== Work to be completed ==
Restate word for word the lines of the records below, starting at the line that contains "Related Warrants (285, 1315)" and ending at the line that contains "Multi Currencies Converter (670, 1315)", with both of those lines included and nothing else.

== Items from a dataset ==
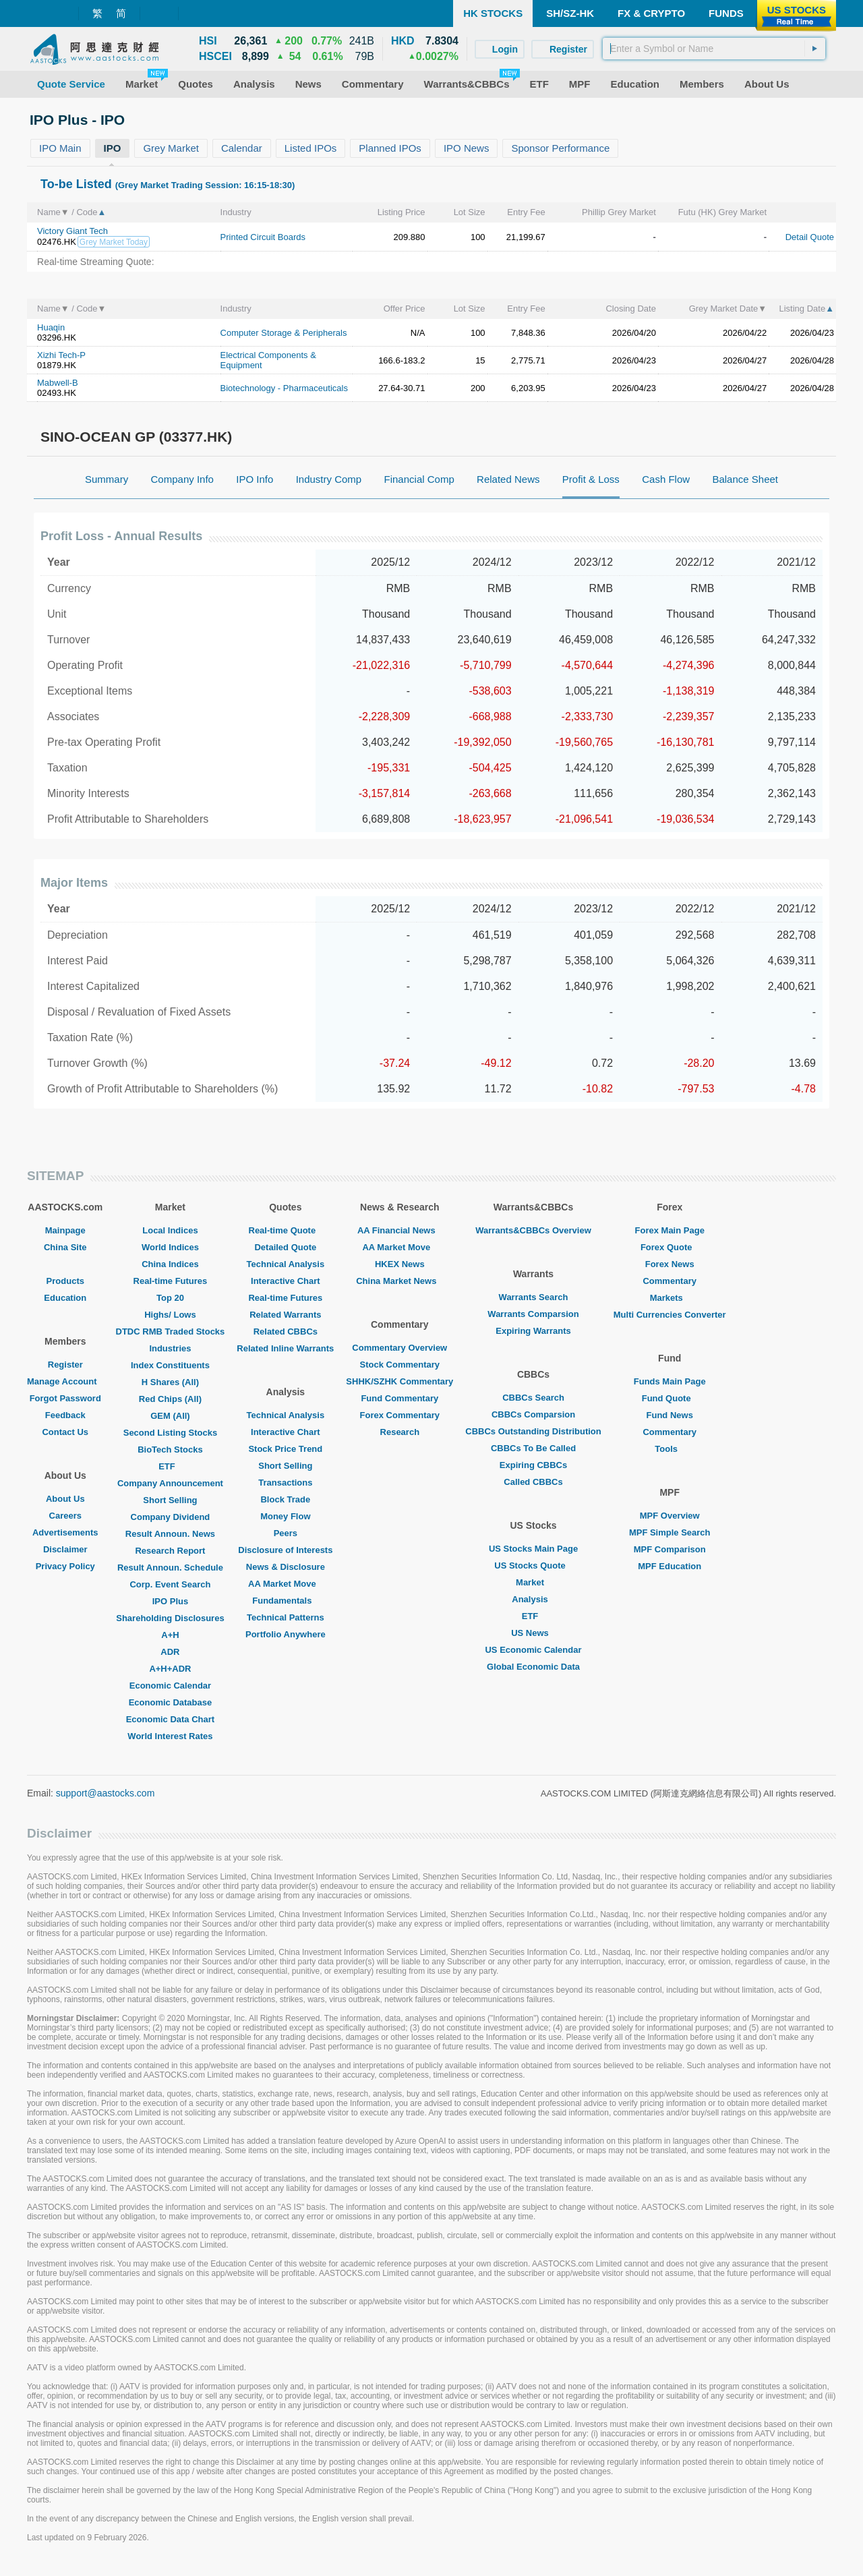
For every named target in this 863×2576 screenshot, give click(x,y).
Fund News (670, 1415)
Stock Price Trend (285, 1449)
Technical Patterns (285, 1617)
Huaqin (51, 327)
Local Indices (170, 1230)
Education (65, 1298)
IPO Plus (170, 1601)
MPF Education (669, 1566)
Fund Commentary (399, 1398)
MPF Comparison (670, 1549)
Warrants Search (533, 1297)
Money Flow (285, 1516)
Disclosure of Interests (285, 1550)
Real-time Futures (170, 1281)
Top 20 (170, 1298)
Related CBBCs (286, 1331)
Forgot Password (65, 1398)
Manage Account (65, 1381)
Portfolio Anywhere (285, 1634)
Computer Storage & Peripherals (283, 333)
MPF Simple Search (670, 1532)
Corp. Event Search (169, 1584)
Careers (65, 1516)
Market (533, 1582)
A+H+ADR (170, 1669)
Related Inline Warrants (285, 1348)
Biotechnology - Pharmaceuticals (284, 388)
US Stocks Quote (533, 1565)
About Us (65, 1499)
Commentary (669, 1281)
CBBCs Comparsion (533, 1414)
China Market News (399, 1281)
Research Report (170, 1551)
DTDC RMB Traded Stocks (170, 1331)
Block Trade (285, 1499)
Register (65, 1364)
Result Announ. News (170, 1534)
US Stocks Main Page (533, 1549)
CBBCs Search (533, 1398)
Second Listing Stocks (170, 1433)
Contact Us (65, 1432)
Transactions (285, 1482)
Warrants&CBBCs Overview (533, 1230)
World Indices (170, 1247)
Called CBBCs (533, 1482)
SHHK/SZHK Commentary (399, 1381)
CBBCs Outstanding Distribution (533, 1431)
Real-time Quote (286, 1230)
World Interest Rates (169, 1736)
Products (65, 1281)
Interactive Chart (285, 1281)
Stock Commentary (400, 1364)
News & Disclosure (285, 1567)
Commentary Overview (399, 1348)
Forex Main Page (670, 1230)
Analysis (533, 1599)
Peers (285, 1533)
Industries (170, 1348)
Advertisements (65, 1532)
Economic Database (170, 1702)
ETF (170, 1466)
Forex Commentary (400, 1415)
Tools (669, 1449)
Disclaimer (65, 1549)
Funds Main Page (670, 1381)
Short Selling (170, 1500)
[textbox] (714, 48)
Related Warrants (285, 1315)
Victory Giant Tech (72, 231)
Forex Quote (670, 1247)
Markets (670, 1298)
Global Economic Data (533, 1667)
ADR (169, 1652)
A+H (170, 1635)
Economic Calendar (170, 1685)
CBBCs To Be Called (533, 1448)
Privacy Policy (65, 1566)
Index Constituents (170, 1365)
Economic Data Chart (170, 1719)
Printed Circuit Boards (262, 237)
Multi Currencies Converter (670, 1315)
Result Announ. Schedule (170, 1567)
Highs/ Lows (170, 1315)
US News (533, 1633)
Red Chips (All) (170, 1399)
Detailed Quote (285, 1247)
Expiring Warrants (533, 1331)
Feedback (65, 1415)
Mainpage (65, 1230)
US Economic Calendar (533, 1650)
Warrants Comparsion (532, 1314)
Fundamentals (285, 1601)
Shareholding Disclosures (170, 1618)
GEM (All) (170, 1416)
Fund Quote (670, 1398)
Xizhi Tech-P (61, 355)
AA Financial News (399, 1230)
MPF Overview (670, 1516)
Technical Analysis (286, 1264)
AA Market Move (285, 1584)
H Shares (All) (170, 1382)
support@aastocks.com (105, 1793)
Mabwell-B (57, 383)
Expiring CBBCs (533, 1465)
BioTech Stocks (170, 1449)
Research (400, 1432)
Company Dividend (170, 1517)
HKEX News (400, 1264)
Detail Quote (809, 237)
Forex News (669, 1264)
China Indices (170, 1264)
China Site (65, 1247)
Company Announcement (170, 1483)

== Answer to the problem ==
Related Warrants (285, 1315)
Victory Giant Tech (72, 231)
Forex Quote (670, 1247)
Markets (670, 1298)
Global Economic Data (533, 1667)
ADR (169, 1652)
A+H (170, 1635)
Economic Calendar (170, 1685)
CBBCs To Be Called (533, 1448)
Privacy Policy (65, 1566)
Index Constituents (170, 1365)
Economic Data Chart (170, 1719)
Printed Circuit Boards (262, 237)
Multi Currencies Converter (670, 1315)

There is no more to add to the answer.